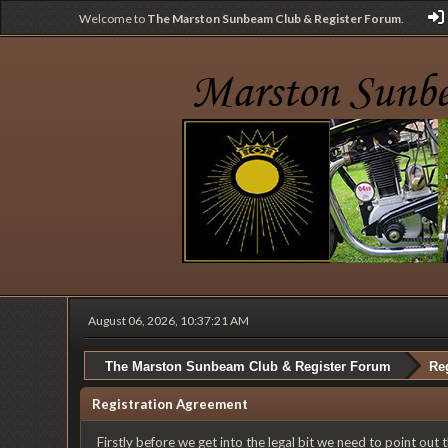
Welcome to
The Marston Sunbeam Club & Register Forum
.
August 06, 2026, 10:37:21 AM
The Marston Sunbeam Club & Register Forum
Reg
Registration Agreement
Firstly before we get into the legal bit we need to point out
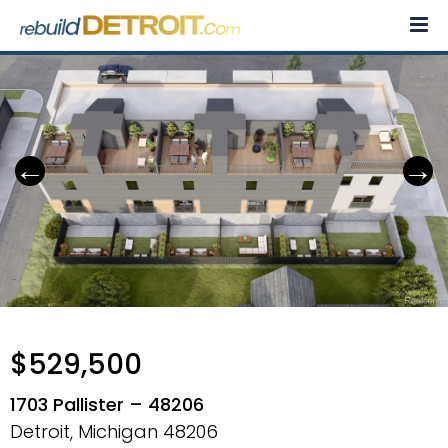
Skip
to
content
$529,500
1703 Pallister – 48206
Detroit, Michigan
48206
• • • •
● PROBLEM TO WORK ON:
Above are the records; set down exactly the lines from the line containing "August 06, 2026, 10:37:21 AM" through their last line, leaving every picture out.

● RESULT BELOW:
August 06, 2026, 10:37:21 AM
The Marston Sunbeam Club & Register Forum
Reg
Registration Agreement
Firstly before we get into the legal bit we need to point out
Skip
to
content
$529,500
1703 Pallister – 48206
Detroit, Michigan
48206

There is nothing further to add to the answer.